The collapse in Turkey’s currency and surging interest rates have plunged the country’s construction industry into recession. The construction sector was the driving force of the country’s booming economy and with it President Recep Tayyip Erdogan’s electoral success.
Istanbul’s Fikirtepe district is the center of a massive urban redevelopment project, but dozens of cranes are idle, with most workers laid off. Turkey’s once-booming construction sector has come to a grinding halt.
The currency collapse drove up the cost of imported materials, and industry has also suffered from massive interest rate hikes, which increased loan repayment costs while drying up demand for new homes.
“At least at half of these builders will exit or the market or go bankrupt,” said analyst Atilla Yesilada of Global Source Partners, ”there is a huge oversupply in particular in the luxury sector, which cannot be liquidated. The government has tried several mechanisms that didn’t work because they don’t have the money.”
Workers unpaid
Workers owed thousands of dollars in unpaid wages are seizing some luxury apartment blocks in Istanbul.
“I live with my wife and two children, and we can’t afford to pay our rent and monthly expenses anymore,” said construction worker Taner Mutlu, “That’s why I am in protesting here for 56 days. We can only live with debt.”
Mutlu claims he is owed about $40,000 and many suppliers and contractors are also owed money.
The construction crisis has seen many families losing their homes.
In the Fikirtepe district, about 2,000 families gave up their old homes in exchange for the promise of new apartments in massive developments built on the land where their houses stood. A sizable cavernous hole is all that remains of their dream homes.
The families now occupy the abandoned construction site. Weekly meetings are held in a metal container, which serves as a campaign headquarters in their battle to seek redress. Many of those attending have photos of their old homes on their telephones, a painful reminder of a lost way of life.
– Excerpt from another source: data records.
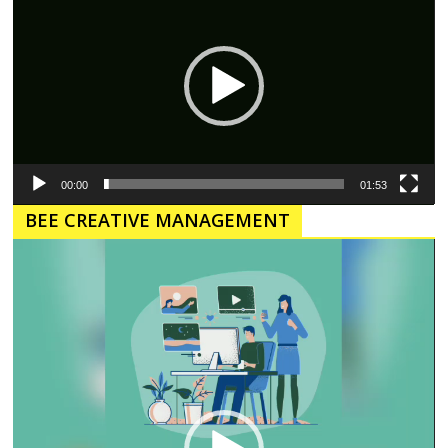
00:00
01:53
BEE CREATIVE MANAGEMENT
Pemutar
Video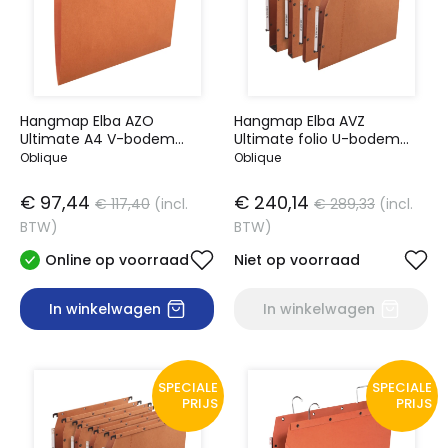
Hangmap Elba AZO
Hangmap Elba AVZ
Ultimate A4 V-bodem
Ultimate folio U-bodem
oranje
30mm oranje
Oblique
Oblique
€ 97,44
€ 240,14
€ 117,40
(incl.
€ 289,33
(incl.
BTW)
BTW)
Online op voorraad
Niet op voorraad
In winkelwagen
In winkelwagen
SPECIALE
SPECIALE
PRIJS
PRIJS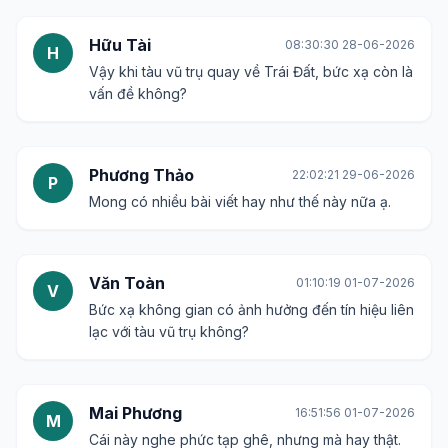
Hữu Tài
08:30:30 28-06-2026
H
Vậy khi tàu vũ trụ quay về Trái Đất, bức xạ còn là
vấn đề không?
Phương Thảo
22:02:21 29-06-2026
P
Mong có nhiều bài viết hay như thế này nữa ạ.
Văn Toàn
01:10:19 01-07-2026
V
Bức xạ không gian có ảnh hưởng đến tín hiệu liên
lạc với tàu vũ trụ không?
Mai Phương
16:51:56 01-07-2026
M
Cái này nghe phức tạp ghê, nhưng mà hay thật.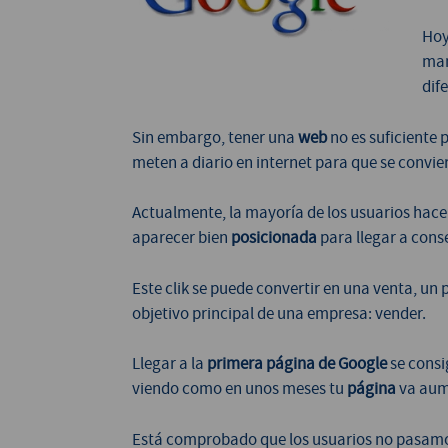
Hoy
man
dif
Sin embargo, tener una
web
no es suficiente p
meten a diario en internet para que se convie
Actualmente, la mayoría de los usuarios ha
aparecer bien
posicionada
para llegar a conse
Este clik se puede convertir en una venta, un 
objetivo principal de una empresa: vender.
Llegar a la
primera página de Google
se consi
viendo como en unos meses tu
página
va aum
Está comprobado que los usuarios no pasamo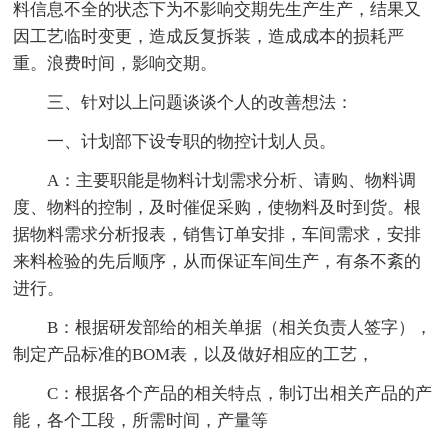
料信息不全的状态下为不影响交期先生产生产，结果又
因工艺临时变更，造成反复拆装，造成成本的损耗严
重。浪费时间，影响交期。
三、针对以上问题谈谈个人的改善想法：
一、计划部下设专职的物控计划人员。
A：主要职能是物料计划需求分析、请购、物料调
度、物料的控制，及时催促采购，使物料及时到货。根
据物料需求分析报表，销售订单安排，车间需求，安排
来料检验的先后顺序，从而保证车间生产，有条不紊的
进行。
B：根据研发部给的相关单据（相关负责人签字），
制定产品标准的BOM表，以及做好相应的工艺，
C：根据各个产品的相关特点，制订出相关产品的产
能，各个工段，所需时间，产量等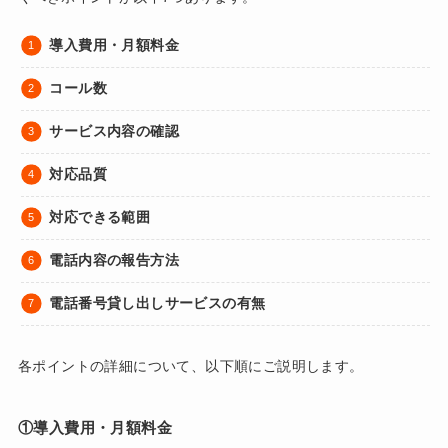
導入費用・月額料金
コール数
サービス内容の確認
対応品質
対応できる範囲
電話内容の報告方法
電話番号貸し出しサービスの有無
各ポイントの詳細について、以下順にご説明します。
①導入費用・月額料金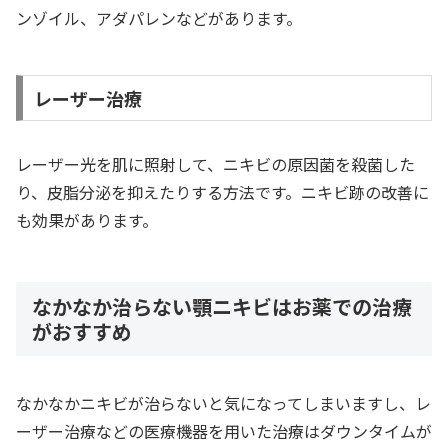
ンゾイル、アダパレンなどがあります。
レーザー治療
レーザー光を肌に照射して、ニキビの原因菌を殺菌した
り、皮脂分泌を抑えたりする方法です。ニキビ跡の改善に
も効果があります。
なかなか治らない顎ニキビはお薬での治療
がおすすめ
なかなかニキビが治らないと気になってしまいますし、レ
ーザー治療などの医療機器を用いた治療はダウンタイムが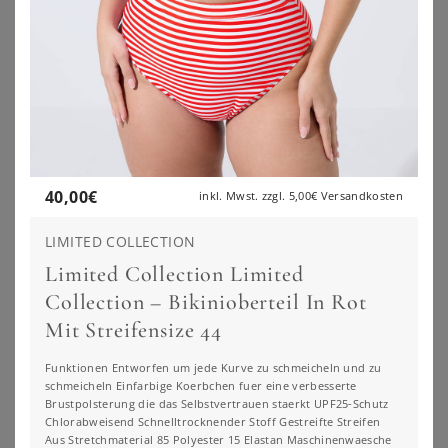
40,00
€
inkl. Mwst. zzgl.
5,00€
Versandkosten
LIMITED COLLECTION
Limited Collection Limited
Collection – Bikinioberteil In Rot
Mit Streifensize 44
Funktionen Entworfen um jede Kurve zu schmeicheln und zu
schmeicheln Einfarbige Koerbchen fuer eine verbesserte
SHEEGO BY JOE BROWNS
SHEEGO
Brustpolsterung die das Selbstvertrauen staerkt UPF25-Schutz
Tankini-Oberteil
Bikini-Oberteil
Chlorabweisend Schnelltrocknender Stoff Gestreifte Streifen
Aus Stretchmaterial 85 Polyester 15 Elastan Maschinenwaesche
34,99
€
49,99
€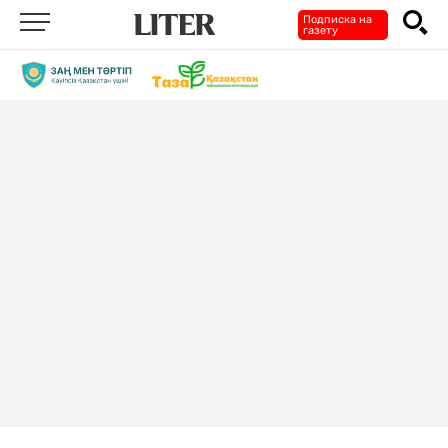
Подписка на
газету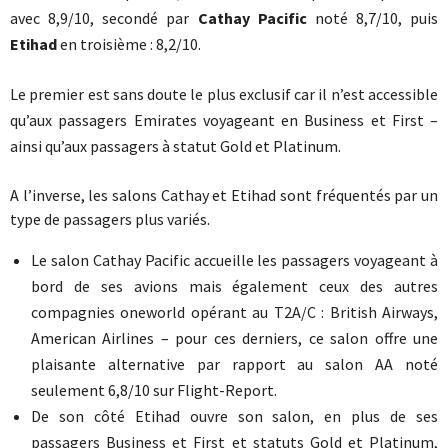
avec 8,9/10, secondé par
Cathay Pacific
noté 8,7/10, puis
Etihad
en troisième : 8,2/10.
Le premier est sans doute le plus exclusif car il n’est accessible
qu’aux passagers Emirates voyageant en Business et First –
ainsi qu’aux passagers à statut Gold et Platinum.
A l’inverse, les salons Cathay et Etihad sont fréquentés par un
type de passagers plus variés.
Le salon Cathay Pacific accueille les passagers voyageant à
bord de ses avions mais également ceux des autres
compagnies oneworld opérant au T2A/C : British Airways,
American Airlines – pour ces derniers, ce salon offre une
plaisante alternative par rapport au salon AA noté
seulement 6,8/10 sur Flight-Report.
De son côté Etihad ouvre son salon, en plus de ses
passagers Business et First et statuts Gold et Platinum,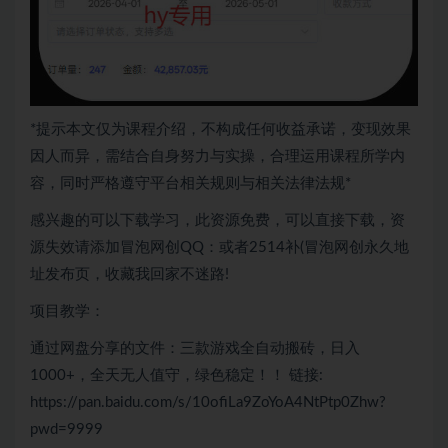
*提示本文仅为课程介绍，不构成任何收益承诺，变现效果
因人而异，需结合自身努力与实操，合理运用课程所学内
容，同时严格遵守平台相关规则与相关法律法规*
感兴趣的可以下载学习，此资源免费，可以直接下载，资
源失效请添加冒泡网创QQ：或者2514补(冒泡网创永久地
址发布页，收藏我回家不迷路!
项目教学：
通过网盘分享的文件：三款游戏全自动搬砖，日入
1000+，全天无人值守，绿色稳定！！ 链接:
https://pan.baidu.com/s/10ofiLa9ZoYoA4NtPtp0Zhw?
pwd=9999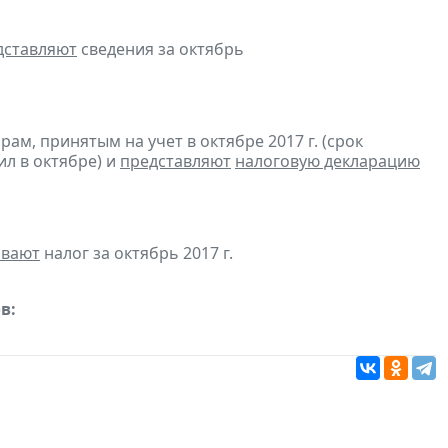
дставляют
сведения за октябрь
м, принятым на учет в октябре 2017 г. (срок
ил в октябре) и
представляют
налоговую декларацию
ивают
налог за октябрь 2017 г.
в: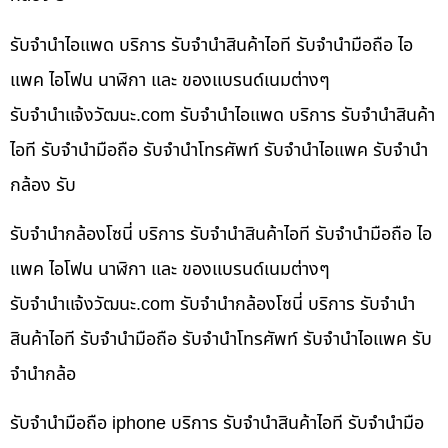
รับจำนำไอแพด บริการ รับจำนำสินค้าไอที รับจำนำมือถือ ไอ
แพค ไอโฟน นาฬิกา และ ของแบรนด์เนมต่างๆ
รับจํานําแจ้งวัฒนะ.com รับจำนำไอแพด บริการ รับจำนำสินค้า
ไอที รับจำนำมือถือ รับจำนำโทรศัพท์ รับจำนำไอแพค รับจำนำ
กล้อง รับ
รับจำนำกล้องโซนี่ บริการ รับจำนำสินค้าไอที รับจำนำมือถือ ไอ
แพค ไอโฟน นาฬิกา และ ของแบรนด์เนมต่างๆ
รับจํานําแจ้งวัฒนะ.com รับจำนำกล้องโซนี่ บริการ รับจำนำ
สินค้าไอที รับจำนำมือถือ รับจำนำโทรศัพท์ รับจำนำไอแพค รับ
จำนำกล้อ
รับจำนำมือถือ iphone บริการ รับจำนำสินค้าไอที รับจำนำมือ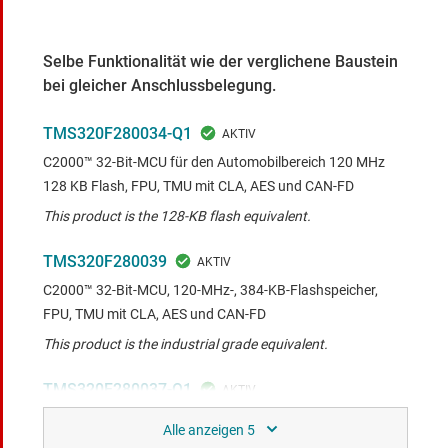
Selbe Funktionalität wie der verglichene Baustein
bei gleicher Anschlussbelegung.
TMS320F280034-Q1
C2000™ 32-Bit-MCU für den Automobilbereich 120 MHz
128 KB Flash, FPU, TMU mit CLA, AES und CAN-FD
This product is the 128-KB flash equivalent.
TMS320F280039
C2000™ 32-Bit-MCU, 120-MHz-, 384-KB-Flashspeicher,
FPU, TMU mit CLA, AES und CAN-FD
This product is the industrial grade equivalent.
TMS320F280037-Q1
C2000™ 32-Bit-MCU, 120-MHz, 256-KB-Flashspeicher, FPU,
TMU mit CLA, AES und CAN-FD für die Automobil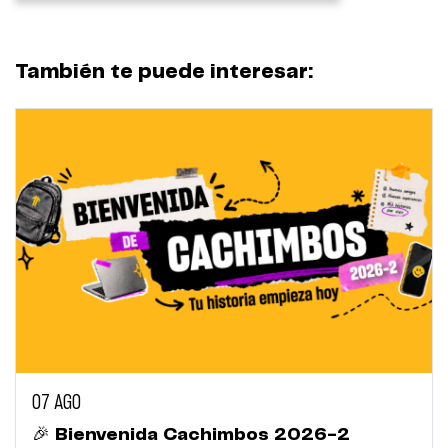
También te puede interesar:
07 AGO
🎉 Bienvenida Cachimbos 2026-2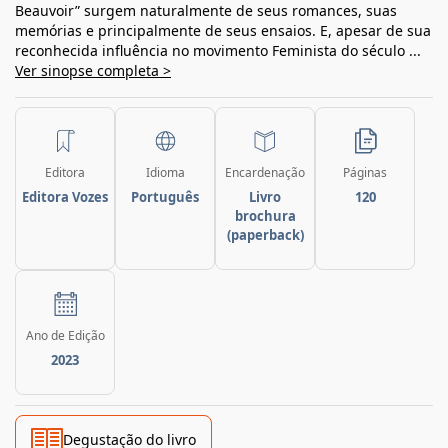
Beauvoir” surgem naturalmente de seus romances, suas
memórias e principalmente de seus ensaios. E, apesar de sua
reconhecida influência no movimento Feminista do século ...
Ver sinopse completa >
Editora
Idioma
Encardenação
Páginas
Editora Vozes
Português
Livro
120
brochura
(paperback)
Ano de Edição
2023
Degustação do livro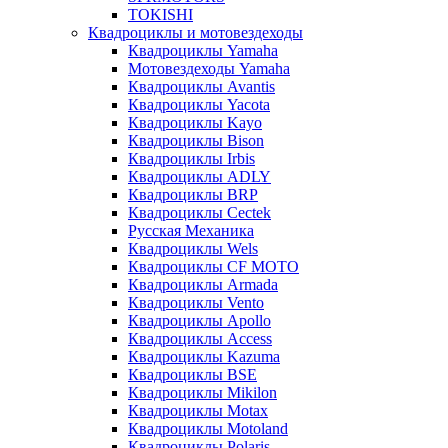
TOKISHI
Квадроциклы и мотовездеходы
Квадроциклы Yamaha
Мотовездеходы Yamaha
Квадроциклы Avantis
Квадроциклы Yacota
Квадроциклы Kayo
Квадроциклы Bison
Квадроциклы Irbis
Квадроциклы ADLY
Квадроциклы BRP
Квадроциклы Cectek
Русская Механика
Квадроциклы Wels
Квадроциклы CF MOTO
Квадроциклы Armada
Квадроциклы Vento
Квадроциклы Apollo
Квадроциклы Access
Квадроциклы Kazuma
Квадроциклы BSE
Квадроциклы Mikilon
Квадроциклы Motax
Квадроциклы Motoland
Квадроциклы Polaris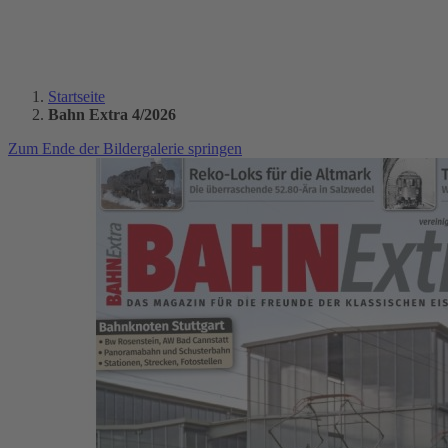
Startseite
Bahn Extra 4/2026
Zum Ende der Bildergalerie springen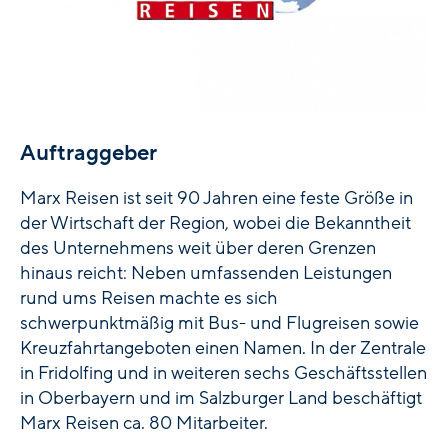
Auftraggeber
Marx Reisen ist seit 90 Jahren eine feste Größe in
der Wirtschaft der Region, wobei die Bekanntheit
des Unternehmens weit über deren Grenzen
hinaus reicht: Neben umfassenden Leistungen
rund ums Reisen machte es sich
schwerpunktmäßig mit Bus- und Flugreisen sowie
Kreuzfahrtangeboten einen Namen. In der Zentrale
in Fridolfing und in weiteren sechs Geschäftsstellen
in Oberbayern und im Salzburger Land beschäftigt
Marx Reisen ca. 80 Mitarbeiter.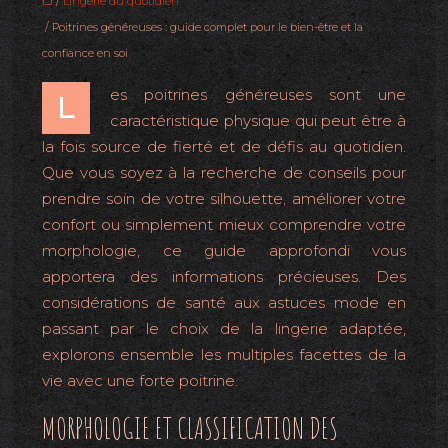
/
Lingerie du quotidien
/ Poitrines généreuses : guide complet pour le bien-être et la
confiance en soi
es poitrines généreuses sont une
L
caractéristique physique qui peut être à
la fois source de fierté et de défis au quotidien.
Que vous soyez à la recherche de conseils pour
prendre soin de votre silhouette, améliorer votre
confort ou simplement mieux comprendre votre
morphologie, ce guide approfondi vous
apportera des informations précieuses. Des
considérations de santé aux astuces mode en
passant par le choix de la lingerie adaptée,
explorons ensemble les multiples facettes de la
vie avec une forte poitrine.
MORPHOLOGIE ET CLASSIFICATION DES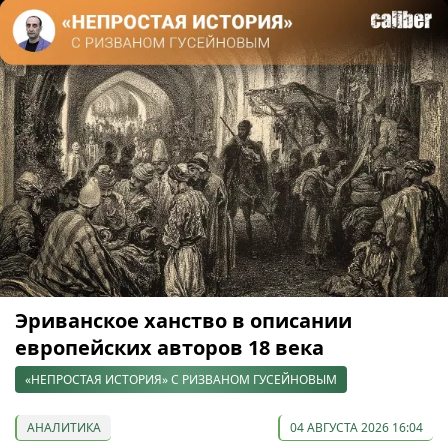
Эриванское ханство в описании
европейских авторов 18 века
«НЕПРОСТАЯ ИСТОРИЯ» С РИЗВАНОМ ГУСЕЙНОВЫМ
АНАЛИТИКА
04 АВГУСТА 2026 16:04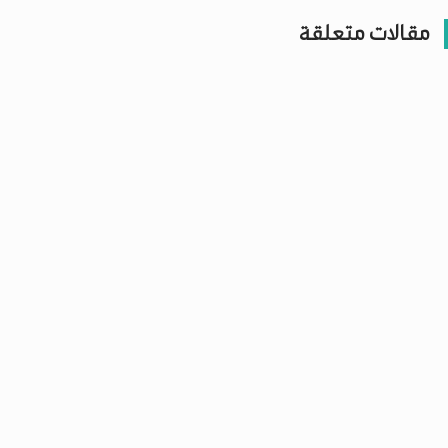
مقالات متعلقة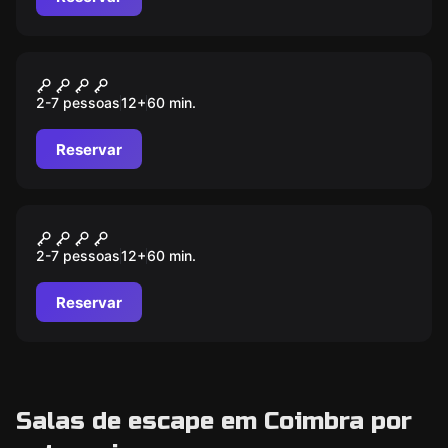
Escape room
Top Secret
2-7 pessoas
12
+
60
min.
Reservar
Escape room
School Of Magic
2-7 pessoas
12
+
60
min.
Reservar
Salas de escape em Coimbra por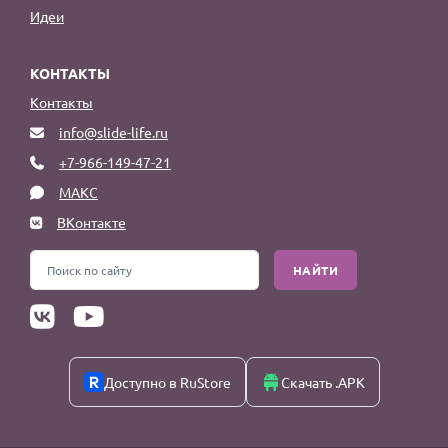
Идеи
КОНТАКТЫ
Контакты
info@slide-life.ru
+7-966-149-47-21
МАКС
ВКонтакте
НАЙТИ
Доступно в RuStore
Скачать .APK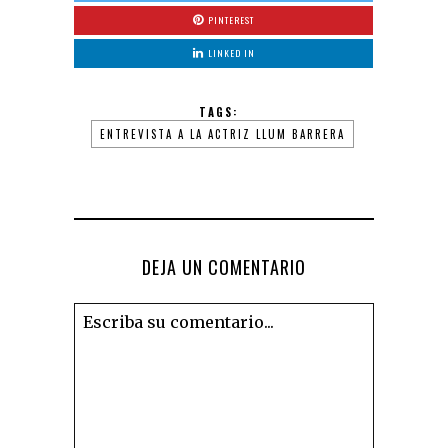
PINTEREST
LINKED IN
TAGS:
ENTREVISTA A LA ACTRIZ LLUM BARRERA
DEJA UN COMENTARIO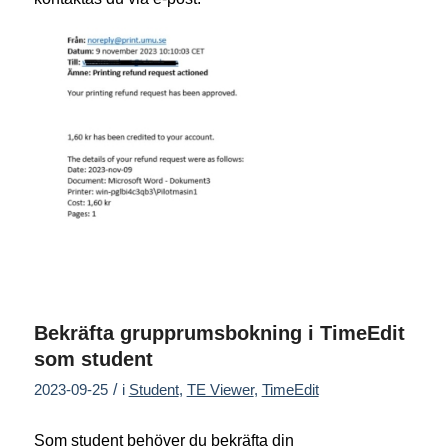
Bekräfta grupprumsbokning i TimeEdit
som student
/
2023-09-25
i
Student
,
TE Viewer
,
TimeEdit
Som student behöver du bekräfta din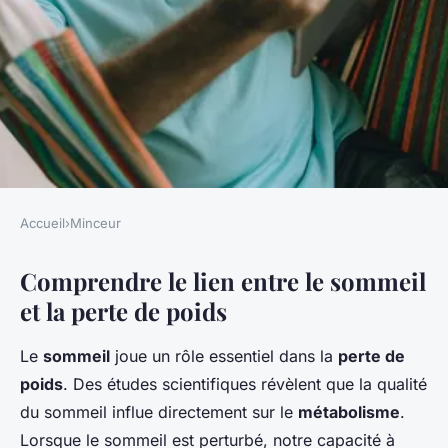
Accueil
›
Minceur
MINCEUR
Comprendre le lien entre le sommeil
L'Impact du Sommeil sur la
et la perte de poids
Perte de Poids : Comment Vos
Nuits Peuvent Transformer
Le
sommeil
joue un rôle essentiel dans la
perte de
Votre Silhouette
poids
. Des études scientifiques révèlent que la qualité
du sommeil influe directement sur le
métabolisme
.
Lila
•
19 mars 2025
•
5 min de lecture
Lorsque le sommeil est perturbé, notre capacité à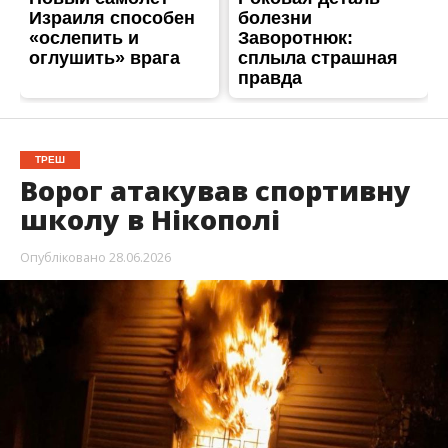
ТРЕШ
Ворог атакував спортивну
школу в Нікополі
Опубліковано
28.06.2026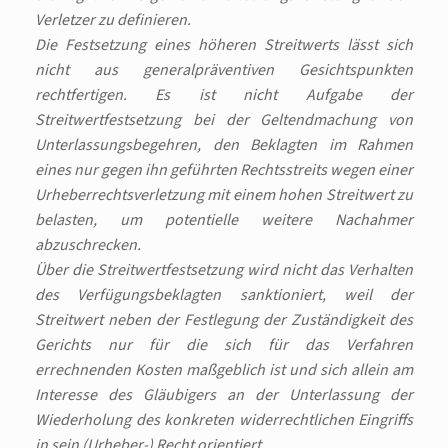
Verletzer zu definieren.
Die Festsetzung eines höheren Streitwerts lässt sich
nicht aus generalpräventiven Gesichtspunkten
rechtfertigen. Es ist nicht Aufgabe der
Streitwertfestsetzung bei der Geltendmachung von
Unterlassungsbegehren, den Beklagten im Rahmen
eines nur gegen ihn geführten Rechtsstreits wegen einer
Urheberrechtsverletzung mit einem hohen Streitwert zu
belasten, um potentielle weitere Nachahmer
abzuschrecken.
Über die Streitwertfestsetzung wird nicht das Verhalten
des Verfügungsbeklagten sanktioniert, weil der
Streitwert neben der Festlegung der Zuständigkeit des
Gerichts nur für die sich für das Verfahren
errechnenden Kosten maßgeblich ist und sich allein am
Interesse des Gläubigers an der Unterlassung der
Wiederholung des konkreten widerrechtlichen Eingriffs
in sein (Urheber-) Recht orientiert.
“At 60 years old I have been kicked out of my home, my household, my land,” said Zeynep Duzgunoglu. “All these contractors,” she added her voice now trembling with emotion, “men with briefcases, came, lied and embezzled people and had families sign away their lands and now they are not building.”
Widespread trouble
The construction industry was the engine of more than a decade of unprecedented Turkish economic growth. Given construction’s large supply chains, economists estimate up to a third of Turkey’s economy is impacted by the sector.
“After tourism, it’s the most labor-intensive industry. It pulls the most inputs from a diverse range of industries,” said analyst Yesilada.
Observers say prosperity is the key to Erdogan’s 16 years of unbroken electoral success.
“The construction bosses have also financed AKP election campaigns,” said Yesilada. “You see hundreds of thousands of jubilant people screaming at the rallies, they are bused in. These construction bosses hire hundreds of coaches for the rallies.”
State building projects are continuing in a bid to keep the construction industry alive. Last month saw the opening of Istanbul’s new airport, touted as one of the world’s largest. Next year, Erdogan promises to start building 43-kilometer long canal near Istanbul, with accompanying new towns.
Despite the scale of the projects that run into billions of dollars, they risk being dwarfed by the size of construction sector crisis.
“I haven’t seen anything like this for 35 years,” said, Mustafa Adnan Akyol, a veteran construction worker organizer.
“I have never experienced such a scale of people being laid off,” he added, “Salaries not being paid, and working conditions being this terrible. We had all these before, but this time it is 100 times worse. It is not something small. It is huge and affecting big time. Unemployment started because the construction sites came to a halt.”
Recent polls indicate a sharp drop in support for Erdogan’s AKP Party, with crucial local elections for control of Turkey’s cities due in March.
“This [crisis] has employment implications, unemployment workers won’t vote for AKP, and campaign finance implications, construction companies don’t have the money to support AKP anymore, this is why AKP is slipping in the polls,” said Yesilada.